ISG-ICS / cloudberry

Big Data Visualization
http://cloudberry.ics.uci.edu
90 stars 82 forks source link

Elasticsearch Adapter #584

Closed tahoe01 closed 4 years ago

tahoe01 commented 6 years ago

Overview

Develop an adapter to support Elasticsearch as the data search engine of Cloudberry.

Related Evaluation

Issue #568

Codebase

es-adpater

Issue 1: Transaction

Description:

Creating a view table includes four queries in AsterixDB:

Expected behavior

Send only one request to Elasticsearch and complete all of the four queries above sequentially.

Problem

Referred from an Elastic blog, there is no native support for transaction (consecutive sequence of SQL statements).

  1. In our initial implementation, Elasticsearch sometimes doesn't handle the request following our post order. For example, Elasticsearch may handle the request in the following order:

An error occurs when Elasticsearch handles the third request because the twitter index has been dropped.

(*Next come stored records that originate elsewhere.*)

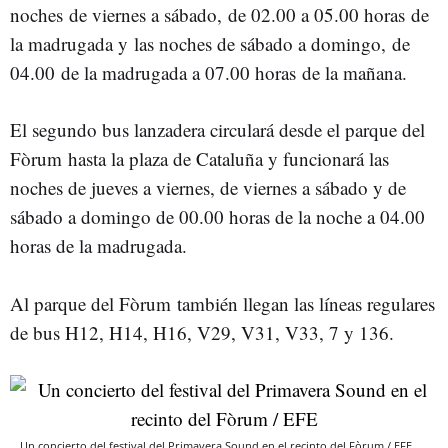
noches de viernes a sábado, de 02.00 a 05.00 horas de
la madrugada y las noches de sábado a domingo, de
04.00 de la madrugada a 07.00 horas de la mañana.
El segundo bus lanzadera circulará desde el parque del
Fòrum hasta la plaza de Cataluña y funcionará las
noches de jueves a viernes, de viernes a sábado y de
sábado a domingo de 00.00 horas de la noche a 04.00
horas de la madrugada.
Al parque del Fòrum también llegan las líneas regulares
de bus H12, H14, H16, V29, V31, V33, 7 y 136.
Un concierto del festival del Primavera Sound en el recinto del Fòrum / EFE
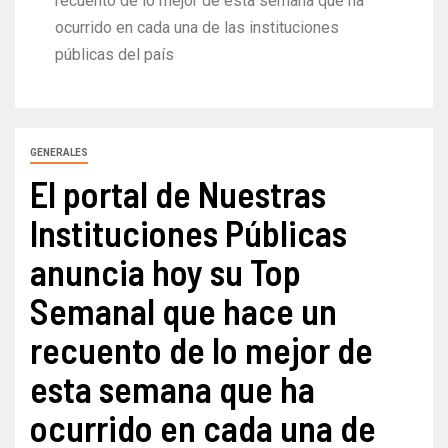
recuento de lo mejor de esta semana que ha
ocurrido en cada una de las instituciones
públicas del país
GENERALES
El portal de Nuestras
Instituciones Públicas
anuncia hoy su Top
Semanal que hace un
recuento de lo mejor de
esta semana que ha
ocurrido en cada una de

  1. Our initial implementation first fetches selected records from Elasticsearch to Cloudberry and then injects the records to the destination index in Elasticsearch. In this way, we need to send two requests for this single query. In addition, there is a high overhead for Cloudberry to process a large amount of data.

Solution

Loop through a query list. The query list consists of three queries sent in three requests:

Note: In the loop, after each request is posted to Elasticsearch, we call Await.ready(). Then, the next request will not be posted until we get the response of the previous request. By doing so, the synchronization of three requests is realized in this loop.

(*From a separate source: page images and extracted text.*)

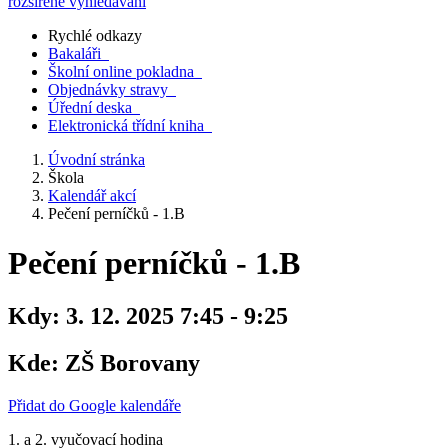
rozšířené vyhledávání
Rychlé odkazy
Bakaláři
Školní online pokladna
Objednávky stravy
Úřední deska
Elektronická třídní kniha
Úvodní stránka
Škola
Kalendář akcí
Pečení perníčků - 1.B
Pečení perníčků - 1.B
Kdy:
3. 12. 2025 7:45 - 9:25
Kde:
ZŠ Borovany
Přidat do Google kalendáře
1. a 2. vyučovací hodina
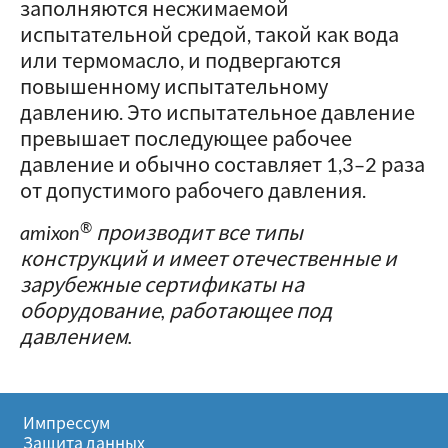
заполняются несжимаемой
испытательной средой, такой как вода
или термомасло, и подвергаются
повышенному испытательному
давлению. Это испытательное давление
превышает последующее рабочее
давление и обычно составляет 1,3–2 раза
от допустимого рабочего давления.
®
amixon
производит все типы
конструкций и имеет отечественные и
зарубежные сертификаты на
оборудование, работающее под
давлением.
Импрессум
Защита данных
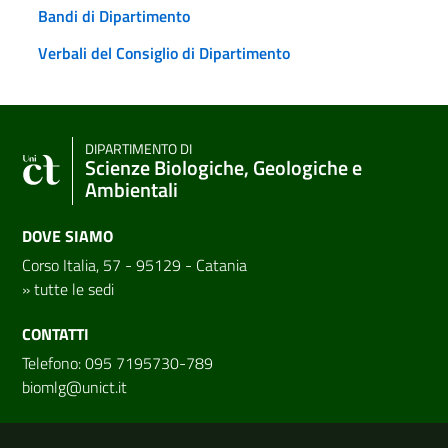
Bandi di Dipartimento
Verbali del Consiglio di Dipartimento
DIPARTIMENTO DI
Scienze Biologiche, Geologiche e
Ambientali
DOVE SIAMO
Corso Italia, 57 - 95129 - Catania
»
tutte le sedi
CONTATTI
Telefono: 095 7195730-789
biomlg@unict.it
Link e informazioni utili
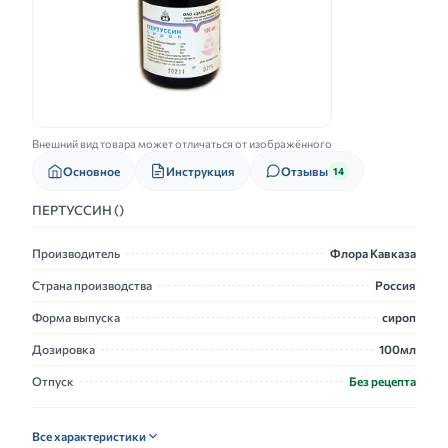
Внешний вид товара может отличаться от изображённого
Основное
Инструкция
Отзывы
14
ПЕРТУССИН ()
Производитель
Флора Кавказа
Страна производства
Россия
Форма выпуска
сироп
Дозировка
100мл
Отпуск
Без рецепта
Все характеристики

Issue 2: Join (More details will be added later)

Description

When users search a keyword on the twittermap, a join query will be sent to join other datasets: state population, county population, and city population. Query results are used by Normalization button on twittermap.

Problem

Performing full SQL-style joins in a distributed system like Elasticsearch is prohibitively expensive. In addition, two forms of join in Elasticsearch are designed to scale horizontally. Referred from Elasticsearch, join is not recommended unless absolutely necessary. For example, data contains one-to-many relationship.

AsterixDB behavior

JOIN query translated by AsterixDB is shown below. It has a subquery to do aggregation first and then joins the population table. In this way, the cost of join operation is largely decreased because the relationship is one-to-one.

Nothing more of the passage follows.